> **To do**: Write out all the entries below without any change.

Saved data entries
▬▬▬▬▬▬▬▬▬▬

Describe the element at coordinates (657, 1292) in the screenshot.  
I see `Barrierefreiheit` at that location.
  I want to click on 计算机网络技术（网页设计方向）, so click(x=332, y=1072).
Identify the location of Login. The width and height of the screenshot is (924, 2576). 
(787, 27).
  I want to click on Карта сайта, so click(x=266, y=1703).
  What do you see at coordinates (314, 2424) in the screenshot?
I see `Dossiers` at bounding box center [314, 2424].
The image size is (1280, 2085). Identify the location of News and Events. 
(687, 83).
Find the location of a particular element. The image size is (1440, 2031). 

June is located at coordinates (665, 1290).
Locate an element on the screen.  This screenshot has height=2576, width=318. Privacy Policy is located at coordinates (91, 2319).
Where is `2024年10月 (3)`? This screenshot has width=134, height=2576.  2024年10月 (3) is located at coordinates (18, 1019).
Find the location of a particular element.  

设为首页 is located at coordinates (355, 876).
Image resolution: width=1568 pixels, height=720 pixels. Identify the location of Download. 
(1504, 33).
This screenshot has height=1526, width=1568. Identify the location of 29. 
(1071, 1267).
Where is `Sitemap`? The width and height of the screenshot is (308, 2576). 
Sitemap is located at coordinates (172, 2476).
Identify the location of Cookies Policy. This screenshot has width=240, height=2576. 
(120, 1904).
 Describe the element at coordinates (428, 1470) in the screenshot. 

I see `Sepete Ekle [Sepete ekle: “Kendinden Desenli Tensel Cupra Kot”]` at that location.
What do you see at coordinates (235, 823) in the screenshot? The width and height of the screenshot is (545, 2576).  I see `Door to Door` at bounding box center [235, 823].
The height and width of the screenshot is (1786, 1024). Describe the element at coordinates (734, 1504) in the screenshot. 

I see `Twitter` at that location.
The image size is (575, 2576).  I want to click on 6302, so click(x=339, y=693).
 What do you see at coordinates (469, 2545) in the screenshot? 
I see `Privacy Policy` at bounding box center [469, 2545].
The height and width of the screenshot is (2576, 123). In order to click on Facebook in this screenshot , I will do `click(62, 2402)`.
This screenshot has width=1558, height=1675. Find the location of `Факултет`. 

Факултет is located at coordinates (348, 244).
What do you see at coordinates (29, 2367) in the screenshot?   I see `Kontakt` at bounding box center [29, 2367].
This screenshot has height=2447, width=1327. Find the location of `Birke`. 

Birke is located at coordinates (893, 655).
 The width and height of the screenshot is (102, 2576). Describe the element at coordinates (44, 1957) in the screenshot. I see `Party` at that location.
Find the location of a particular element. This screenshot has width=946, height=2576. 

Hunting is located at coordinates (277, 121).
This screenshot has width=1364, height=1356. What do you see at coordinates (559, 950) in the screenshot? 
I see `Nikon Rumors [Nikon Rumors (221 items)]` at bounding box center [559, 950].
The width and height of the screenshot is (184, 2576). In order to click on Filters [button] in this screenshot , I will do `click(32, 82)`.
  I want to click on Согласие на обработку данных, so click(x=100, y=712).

▬▬▬▬▬▬▬▬▬▬

> **Exercise answer**:
Describe the element at coordinates (657, 1292) in the screenshot.  
I see `Barrierefreiheit` at that location.
  I want to click on 计算机网络技术（网页设计方向）, so click(x=332, y=1072).
Identify the location of Login. The width and height of the screenshot is (924, 2576). 
(787, 27).
  I want to click on Карта сайта, so click(x=266, y=1703).
  What do you see at coordinates (314, 2424) in the screenshot?
I see `Dossiers` at bounding box center [314, 2424].
The image size is (1280, 2085). Identify the location of News and Events. 
(687, 83).
Find the location of a particular element. The image size is (1440, 2031). 

June is located at coordinates (665, 1290).
Locate an element on the screen.  This screenshot has height=2576, width=318. Privacy Policy is located at coordinates (91, 2319).
Where is `2024年10月 (3)`? This screenshot has width=134, height=2576.  2024年10月 (3) is located at coordinates (18, 1019).
Find the location of a particular element.  

设为首页 is located at coordinates (355, 876).
Image resolution: width=1568 pixels, height=720 pixels. Identify the location of Download. 
(1504, 33).
This screenshot has height=1526, width=1568. Identify the location of 29. 
(1071, 1267).
Where is `Sitemap`? The width and height of the screenshot is (308, 2576). 
Sitemap is located at coordinates (172, 2476).
Identify the location of Cookies Policy. This screenshot has width=240, height=2576. 
(120, 1904).
 Describe the element at coordinates (428, 1470) in the screenshot. 

I see `Sepete Ekle [Sepete ekle: “Kendinden Desenli Tensel Cupra Kot”]` at that location.
What do you see at coordinates (235, 823) in the screenshot? The width and height of the screenshot is (545, 2576).  I see `Door to Door` at bounding box center [235, 823].
The height and width of the screenshot is (1786, 1024). Describe the element at coordinates (734, 1504) in the screenshot. 

I see `Twitter` at that location.
The image size is (575, 2576).  I want to click on 6302, so click(x=339, y=693).
 What do you see at coordinates (469, 2545) in the screenshot? 
I see `Privacy Policy` at bounding box center [469, 2545].
The height and width of the screenshot is (2576, 123). In order to click on Facebook in this screenshot , I will do `click(62, 2402)`.
This screenshot has width=1558, height=1675. Find the location of `Факултет`. 

Факултет is located at coordinates (348, 244).
What do you see at coordinates (29, 2367) in the screenshot?   I see `Kontakt` at bounding box center [29, 2367].
This screenshot has height=2447, width=1327. Find the location of `Birke`. 

Birke is located at coordinates (893, 655).
 The width and height of the screenshot is (102, 2576). Describe the element at coordinates (44, 1957) in the screenshot. I see `Party` at that location.
Find the location of a particular element. This screenshot has width=946, height=2576. 

Hunting is located at coordinates (277, 121).
This screenshot has width=1364, height=1356. What do you see at coordinates (559, 950) in the screenshot? 
I see `Nikon Rumors [Nikon Rumors (221 items)]` at bounding box center [559, 950].
The width and height of the screenshot is (184, 2576). In order to click on Filters [button] in this screenshot , I will do `click(32, 82)`.
  I want to click on Согласие на обработку данных, so click(x=100, y=712).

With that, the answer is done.